На ней Лиза надолго задержала взгляд. Девочка изменилась до неузнаваемости. И не столько внешне, сколько внутренне. Все те же тоненькие ручки-ножки, те же куцые хвостики, но лицо, прежде выражающее только уродливую, угрюмую пустоту, теперь лучилось живым умом и простой, понятной человечностью.
Разницу она заметила сразу, как только увидела тувинку в дверях палаты, и ей излишни были торопливые Ксюшины объяснения, чтобы понять, что угрозы в ребенке больше нет.
Самой Лизе выписка пока не грозила, но ее это мало волновало. Главное — отчаянный жар в разрастающейся опухоли утихли, а боли от свежих операционных шрамов — сущая ерунда. После праздников был запланирован телемед с «Рогачева», ибо местные врачи находились в растерянности. За истекший месяц было выполнено несколько операций, проведена мощнейшая химия, но опухоль продолжала стремительно разрастаться, что подтверждалось исследованиями на 30 декабря. На утро 1 января было назначено последнее из возможных вмешательств, после которых только паллиативный статус и смерть в течение одного-двух месяцев. И ее, действительно, успели разрезать. Но, как разрезали… так и зашили. Ни следа ни опухоли, ни метастазов. Онкомаркеры по нулям. Все куда-то делось за Новогоднюю ночь.

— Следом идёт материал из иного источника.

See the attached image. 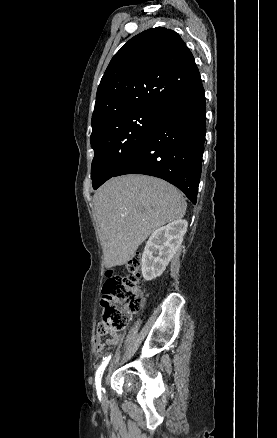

Чудо, не иначе! Очередное!
Встречи с ней и врачами добивались несколько крупных изданий. У прессы был лютый голод на хорошие новости и чудеса. А они вот — в лице пациентов детской онкологии. Ребят, которые были обречены, и вдруг…
Она посмотрела на свой парик, натянутый на трехлитровую банку. Она почти пять месяцев в больнице, но так и не решилась его надеть даже в столовку. На этот раз, когда придут репортеры, она не дрогнет…
— Как ты… до всего дотумкала? — спросила она, оторвавшись от парика и с некоторым смущением взглянула на Ксюшу, — Я имею в виду… Как поняла принцип её… то есть его — этого азалара — действия.